* **DATA EXTRACTS**:
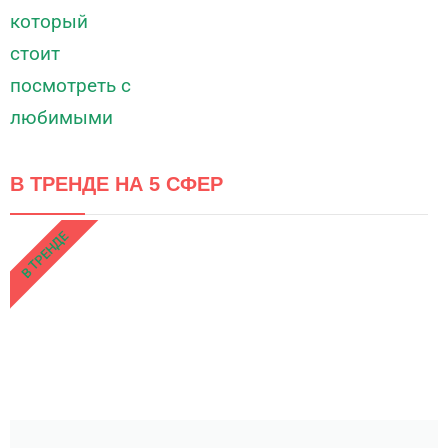
В ТРЕНДЕ НА 5 СФЕР
В ТРЕНДЕ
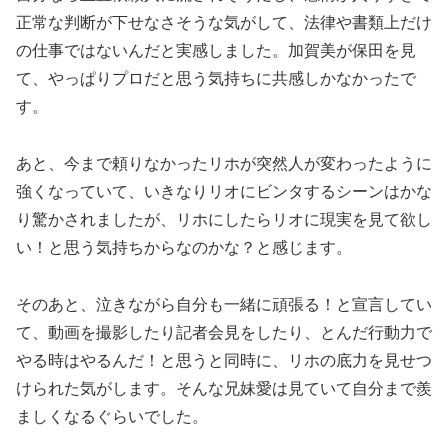
正常な判断が下せなさそうな気がして、法律や書類上だけ
の仕事ではないんだと実感しました。加賀美が保田を見
て、やっぱりプロだと思う気持ちに共感しかなかったで
す。
あと、今まで頼りなかったリホが突然人が変わったように
強くなっていて、いきなりリオにビンタするシーンはかな
り驚かされましたが、リホにしたらリオに現実を見て欲し
い！と思う気持ちからなのかな？と感じます。
そのあと、泣きながら自分も一緒に頑張る！と宣言してい
て、動画を撮影したり記者会見をしたり、とんだ行動力で
やる時はやるんだ！と思うと同時に、リホの底力を見せつ
けられた気がします。そんな兄妹愛は見ていて自分まで羨
ましくなるぐらいでした。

* **TASK TO CARRY OUT**: Every line above should be returned word for word, with the pictures left behind.

* **EXERCISE RESULT**:
В ТРЕНДЕ НА 5 СФЕР
В ТРЕНДЕ
正常な判断が下せなさそうな気がして、法律や書類上だけ
の仕事ではないんだと実感しました。加賀美が保田を見
て、やっぱりプロだと思う気持ちに共感しかなかったで
す。
あと、今まで頼りなかったリホが突然人が変わったように
強くなっていて、いきなりリオにビンタするシーンはかな
り驚かされましたが、リホにしたらリオに現実を見て欲し
い！と思う気持ちからなのかな？と感じます。
そのあと、泣きながら自分も一緒に頑張る！と宣言してい
て、動画を撮影したり記者会見をしたり、とんだ行動力で
やる時はやるんだ！と思うと同時に、リホの底力を見せつ
けられた気がします。そんな兄妹愛は見ていて自分まで羨
ましくなるぐらいでした。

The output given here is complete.